![]() |
|
|
PanturaNews (Brebes) - Ratusan warga Desa Pejagan, Kecamatan Tanjung, Kabupaten Brebes, Jumat 12 Maret pukul 07.30 WIB mengepung kantor desa setempat, menuntut Kepala Desa (Kades) Pajagan, Kusnadi dicopot dari jabatannya. Pasalnya ia diduga telah menyelewengkan alokasi dana desa (ADD) tahun 2008/2009 senilai Rp 150 juta.
Aksi yang dilakukan sekitar 200-an warga ini mendapat pengawalan ketat dari puluhan petugas Polsek Tanjung.
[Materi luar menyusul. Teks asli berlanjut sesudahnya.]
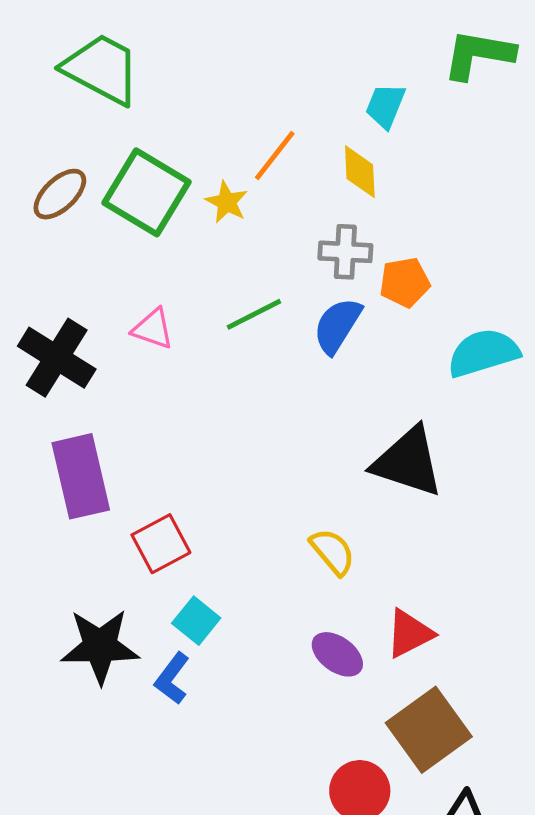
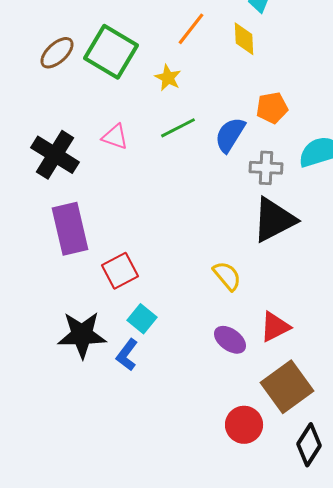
yellow star: (227, 202) -> (168, 78), moved
gray cross: (345, 252) -> (266, 168), moved
black triangle: (408, 462) -> (274, 220), turned -45

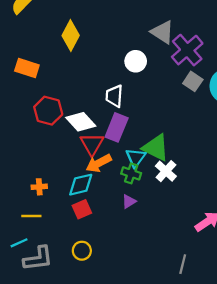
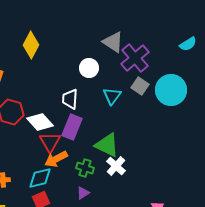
cyan triangle: (136, 158) -> (112, 96), moved

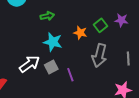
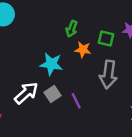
green arrow: (47, 16) -> (72, 29), moved, turned 128
green square: (100, 25) -> (106, 39), turned -32

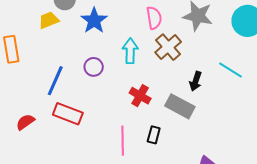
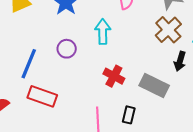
brown cross: (168, 47) -> (168, 30), moved
black arrow: (196, 81) -> (180, 61), moved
Kerumunan warga juga sempat membuat arus kendaraan dari arah Pejagan-Ketanggungan dan sebaliknya menjadi tersendat.
Menurut salah satu warga, Wahidin yang mengikuti aksi, pihaknya bersama warga merasa kecewa dengan kadesnya yang tidak transparan dalam mengelola ADD. Warga menilai Kades menyelewengkan bantuan ADD tahun 2008-2009 senilai Rp 150 juta yang diperoleh dari Pemkab Brebes.
Ketua BPD Desa Pejagan, H. Widi mengatakan, selama mendapatkan ADD pembangunan di desanya tidak jelas. Bahkna ketika warga minta pertanggungjawaban tidak diperbolehkan dengan alasan warga tidak berhak tahu tentang laporan ADD. Dikatakannya, kades akan memberikan laporan hanya kepada atasannya.